Alternatively, under the voluntary undertaking theory, liability has been recognized where the landowner voluntarily undertakes the task of removing a natural accumulation of snow and ice and does so negligently, creating an unnatural accumulation on his property. Tzakis, 356 Ill. App. 3d at 746. See, e.g., Sims v. Block, 94 Ill. App. 2d 215, 236 N.E.2d 572 (1968) (landowner created an unnatural condition when he plowed snow up against the plaintiff’s parked car, creating a 5-to 6-inch ridge of ice along the car where plaintiff fell); Fitzsimons, 29 Ill. App. 2d at 314 (snow negligently piled in an area of a parking lot where alternate thawing and freezing caused it to drain across the lot and freeze, forming an unnatural accumulation of ice).
Notably, in this case, the Court found that this was indeed an “unnatural accumulation.” Here are the facts that led to denial of immunity under the Illinois law:
In early February 2011, a large snowstorm hit Carol Stream, producing snowfall in excess of 20 inches. On February 7, 2011, the snow removal and landscaping service hired by the association cleared snow and ice from the sidewalks of the complex. Eleven days later, on the morning of February 18, 2011, plaintiff left her condominium unit and was walking on the sidewalk behind the building on her way to the adjacent parking lot.

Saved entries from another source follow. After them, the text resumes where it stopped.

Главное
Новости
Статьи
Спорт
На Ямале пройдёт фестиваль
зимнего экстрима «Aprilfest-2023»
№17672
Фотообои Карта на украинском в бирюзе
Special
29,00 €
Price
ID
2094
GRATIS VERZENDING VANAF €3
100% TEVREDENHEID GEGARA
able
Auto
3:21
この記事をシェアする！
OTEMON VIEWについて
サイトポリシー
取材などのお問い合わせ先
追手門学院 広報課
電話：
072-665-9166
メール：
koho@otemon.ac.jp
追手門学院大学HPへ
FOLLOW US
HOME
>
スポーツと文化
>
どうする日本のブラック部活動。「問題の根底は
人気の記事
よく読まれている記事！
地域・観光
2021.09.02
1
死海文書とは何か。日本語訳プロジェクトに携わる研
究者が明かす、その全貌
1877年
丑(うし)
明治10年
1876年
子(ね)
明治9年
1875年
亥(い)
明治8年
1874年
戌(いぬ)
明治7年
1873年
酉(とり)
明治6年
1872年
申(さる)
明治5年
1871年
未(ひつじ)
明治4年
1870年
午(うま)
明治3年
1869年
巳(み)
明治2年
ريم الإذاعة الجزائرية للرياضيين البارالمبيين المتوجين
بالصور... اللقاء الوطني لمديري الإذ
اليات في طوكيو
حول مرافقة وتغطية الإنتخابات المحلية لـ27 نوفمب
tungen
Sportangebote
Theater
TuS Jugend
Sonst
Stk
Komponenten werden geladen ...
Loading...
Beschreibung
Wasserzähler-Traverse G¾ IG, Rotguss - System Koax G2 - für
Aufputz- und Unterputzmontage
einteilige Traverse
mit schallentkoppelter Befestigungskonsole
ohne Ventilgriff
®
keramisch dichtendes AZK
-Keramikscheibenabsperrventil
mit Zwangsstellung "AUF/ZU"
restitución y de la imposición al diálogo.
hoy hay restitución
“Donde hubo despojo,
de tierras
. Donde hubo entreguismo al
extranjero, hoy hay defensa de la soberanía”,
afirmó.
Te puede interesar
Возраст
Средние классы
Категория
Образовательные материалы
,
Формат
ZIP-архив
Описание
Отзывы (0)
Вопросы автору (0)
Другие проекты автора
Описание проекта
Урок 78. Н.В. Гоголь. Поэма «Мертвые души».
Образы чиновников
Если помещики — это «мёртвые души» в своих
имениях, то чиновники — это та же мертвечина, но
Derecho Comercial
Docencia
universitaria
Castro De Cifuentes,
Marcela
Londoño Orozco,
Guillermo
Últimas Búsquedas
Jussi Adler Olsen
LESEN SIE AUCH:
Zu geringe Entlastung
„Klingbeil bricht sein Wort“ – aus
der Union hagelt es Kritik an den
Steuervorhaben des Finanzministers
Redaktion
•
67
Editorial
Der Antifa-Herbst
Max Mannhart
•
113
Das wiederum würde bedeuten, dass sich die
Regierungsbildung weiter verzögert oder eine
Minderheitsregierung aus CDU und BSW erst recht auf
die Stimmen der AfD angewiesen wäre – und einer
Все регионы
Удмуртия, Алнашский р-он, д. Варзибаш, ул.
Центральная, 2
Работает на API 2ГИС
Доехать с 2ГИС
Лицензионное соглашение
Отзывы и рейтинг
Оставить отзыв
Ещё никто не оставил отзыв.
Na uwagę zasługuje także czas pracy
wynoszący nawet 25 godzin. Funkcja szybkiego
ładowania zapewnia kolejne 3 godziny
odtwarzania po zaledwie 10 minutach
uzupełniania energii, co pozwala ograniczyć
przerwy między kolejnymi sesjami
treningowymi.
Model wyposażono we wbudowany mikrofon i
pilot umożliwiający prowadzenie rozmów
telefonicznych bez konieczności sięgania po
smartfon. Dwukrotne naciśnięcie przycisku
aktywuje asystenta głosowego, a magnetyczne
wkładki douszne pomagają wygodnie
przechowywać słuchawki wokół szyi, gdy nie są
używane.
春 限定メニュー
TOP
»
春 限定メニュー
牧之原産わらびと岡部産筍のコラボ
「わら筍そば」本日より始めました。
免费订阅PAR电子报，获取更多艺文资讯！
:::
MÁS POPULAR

As she was walking, she slipped and fell, suffering a fracture to her leg, knee, and hip. She filed suit, claiming that she fell on an unnatural accumulation of ice on the sidewalk. In her fourth amended complaint, she alleged, inter alia, that defendants were negligent in failing to properly direct the drainage of water and melted snow on the premises, failing to repair defective sidewalks, and failing to repair downspouts to prevent an unnatural accumulation of ice on the sidewalk. She additionally alleged that defendants failed to comply with various local building construction and maintenance codes.
Thus, the key was that the defendants failed to remove the snow and ice mounds from the rear entrance sidewalk — a negligent performance of the snow removal contract that caused the unnatural accumulation on the sidewalk. Given the tenor of the opinion, there will be added pressure to settle even though the direct medical costs are claimed to reach roughly $1 million.